Low serum vitamin B-12 and folate concentrations and low thiamin and riboflavin intakes are inversely associated with greater adiposity in Mexican American children.

Author information

1
School of Population Health, The University of Queensland, Herston, Australia; and.
2
School of Population Health, The University of Queensland, Herston, Australia; and Department of Epidemiology and Public Health, Swiss Tropical Institute of Public Health, Basel, Switzerland kurt.long@unibas.ch.

Abstract

BACKGROUND:

Micronutrient status may be a contributing factor to the development of childhood obesity in many industrializing countries passing the nutritional transition. The few studies investigating associations between serum concentrations of vitamin B and intake of B vitamins with adiposity, however, have reported inconsistent findings.

OBJECTIVE:

The aim of the study was to examine associations between serum vitamin B-12 and folate concentrations and intakes of B vitamins with body fat by using data on 1131 Mexican American children 8-15 y of age included in NHANES 2001-2004.

METHODS:

Children's body mass index (BMI), trunk fat mass (TrFM), and total body fat mass (TBFM) were used as body adiposity (BA) measures. Serum concentrations of folate and vitamin B-12 were measured in blood samples collected from children.

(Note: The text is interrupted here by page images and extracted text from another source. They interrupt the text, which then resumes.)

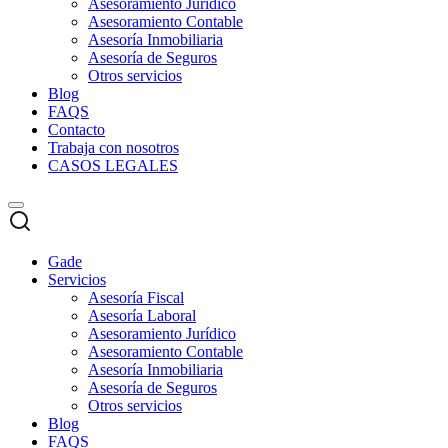
Asesoramiento Jurídico
Asesoramiento Contable
Asesoría Inmobiliaria
Asesoría de Seguros
Otros servicios
Blog
FAQS
Contacto
Trabaja con nosotros
CASOS LEGALES
Gade
Servicios
Asesoría Fiscal
Asesoría Laboral
Asesoramiento Jurídico
Asesoramiento Contable
Asesoría Inmobiliaria
Asesoría de Seguros
Otros servicios
Blog
FAQS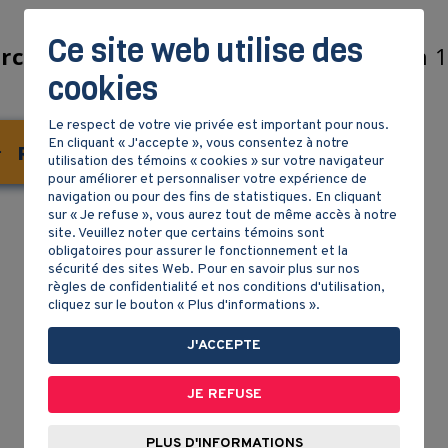
Ce site web utilise des
urce
: Pehr Kalm, naturaliste suédois, en 
cookies
Le respect de votre vie privée est important pour nous.
En cliquant « J'accepte », vous consentez à notre
Retour à la fiche de contenu
utilisation des témoins « cookies » sur votre navigateur
pour améliorer et personnaliser votre expérience de
navigation ou pour des fins de statistiques. En cliquant
sur « Je refuse », vous aurez tout de même accès à notre
site. Veuillez noter que certains témoins sont
obligatoires pour assurer le fonctionnement et la
sécurité des sites Web. Pour en savoir plus sur nos
règles de confidentialité et nos conditions d'utilisation,
cliquez sur le bouton « Plus d'informations ».
J'ACCEPTE
JE REFUSE
PLUS D'INFORMATIONS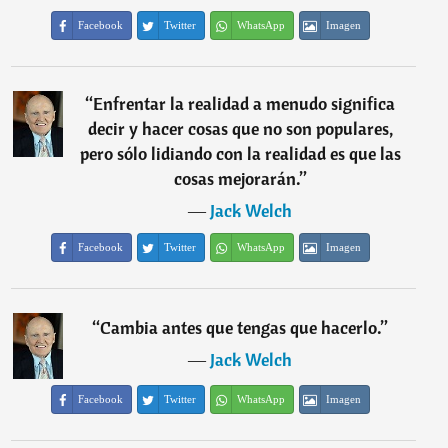
Facebook
Twitter
WhatsApp
Imagen
“
Enfrentar la realidad a menudo significa
decir y hacer cosas que no son populares,
pero sólo lidiando con la realidad es que las
cosas mejorarán.
”
―
Jack Welch
Facebook
Twitter
WhatsApp
Imagen
“
Cambia antes que tengas que hacerlo.
”
―
Jack Welch
Facebook
Twitter
WhatsApp
Imagen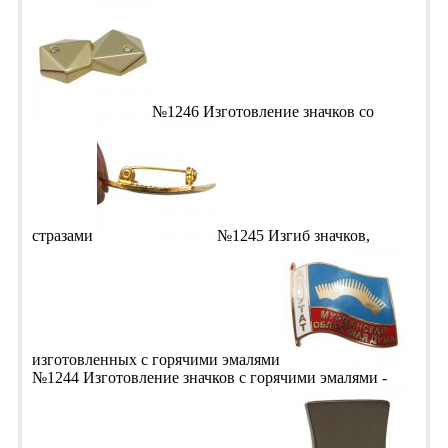
№1246 Изготовление значков со
стразами
№1245 Изгиб значков,
изготовленных с горячими эмалями
№1244 Изготовление значков с горячими эмалями -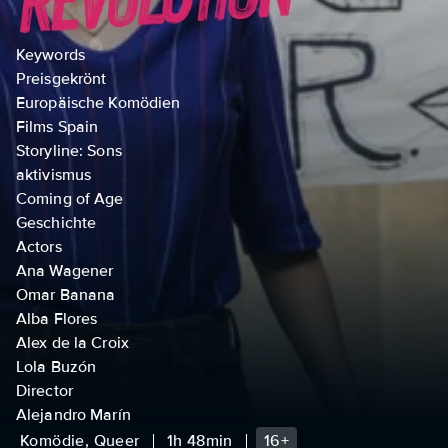
Keywords
Preisgekrönt
Europäische Komödien
Films Spain
Storyline: Sons
aktivismus
Coming of Age
Geschichte
Actors
Ana Wagener
Omar Banana
Alba Flores
Alex de la Croix
Lola Buzón
Director
Alejandro Marín
Komödie, Queer
1h 48min
16+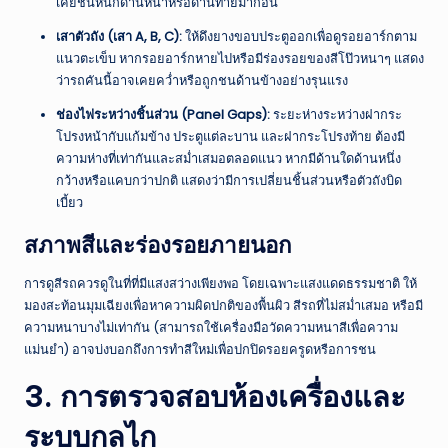
เคยชนหนักด้านหน้าหรือด้านท้ายมาก่อน
เสาตัวถัง (เสา A, B, C):
ให้ดึงยางขอบประตูออกเพื่อดูรอยอาร์กตาม
แนวตะเข็บ หากรอยอาร์กหายไปหรือมีร่องรอยของสีโป๊วหนาๆ แสดง
ว่ารถคันนี้อาจเคยคว่ำหรือถูกชนด้านข้างอย่างรุนแรง
ช่องไฟระหว่างชิ้นส่วน (Panel Gaps):
ระยะห่างระหว่างฝากระ
โปรงหน้ากับแก้มข้าง ประตูแต่ละบาน และฝากระโปรงท้าย ต้องมี
ความห่างที่เท่ากันและสม่ำเสมอตลอดแนว หากมีด้านใดด้านหนึ่ง
กว้างหรือแคบกว่าปกติ แสดงว่ามีการเปลี่ยนชิ้นส่วนหรือตัวถังบิด
เบี้ยว
สภาพสีและร่องรอยภายนอก
การดูสีรถควรดูในที่ที่มีแสงสว่างเพียงพอ โดยเฉพาะแสงแดดธรรมชาติ ให้
มองสะท้อนมุมเฉียงเพื่อหาความผิดปกติของพื้นผิว สีรถที่ไม่สม่ำเสมอ หรือมี
ความหนาบางไม่เท่ากัน (สามารถใช้เครื่องมือวัดความหนาสีเพื่อความ
แม่นยำ) อาจบ่งบอกถึงการทำสีใหม่เพื่อปกปิดรอยครูดหรือการชน
3. การตรวจสอบห้องเครื่องและ
ระบบกลไก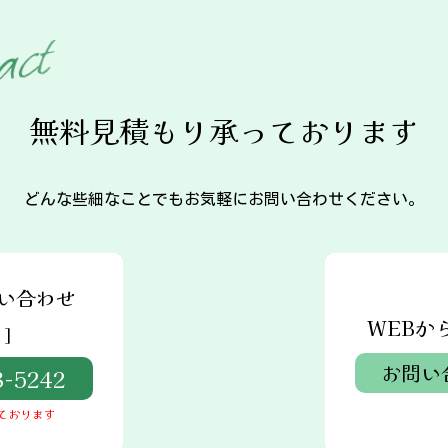
t
c
a
無料見積もり承っております
どんな些細なことでもお気軽にお問い合わせください。
い合わせ
WEBか
]
お問い
8-5242
ております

Intake of B vitamins was collected according to 24-h dietary recall. Associations of BA with serum concentrations of vitamin B-12 and folate and intake of B vitamins were determined by using linear and multinomial regression models.

RESULTS:

Serum concentrations of vitamin B-12 and folate were inversely associated with BMI (β: -2.68, P < 0.01; β = -1.33, P < 0.01), TrFM (β:-3.32, P < 0.01; β: -0.14, P < 0.05), and TBFM (β:-1.93, P < 0.01; β: -3.19; P < 0.01). Higher serum concentrations of vitamin B-12 were associated with a reduced risk of obesity (OR: 0.48; 95% CI: 0.31, 0.77; P < 0.001). Thiamin and riboflavin intakes were inversely associated with BMI (β:-1.35, P < 0.05; β: -1.11, P < 0.05) and TrFM (β:-1.26, P < 0.05; β: -1.37, P < 0.05).

CONCLUSION:

Similar inverse associations between BA and status of both vitamin B-12 and folate and intake of thiamin and riboflavin suggest that these micronutrients may play a role in adipogenesis and risk of childhood obesity.

KEYWORDS:

B-vitamins; Mexican-American; adiposity; body fat; children

PMID:
25411037
DOI:
10.3945/jn.114.201202
[Indexed for MEDLINE]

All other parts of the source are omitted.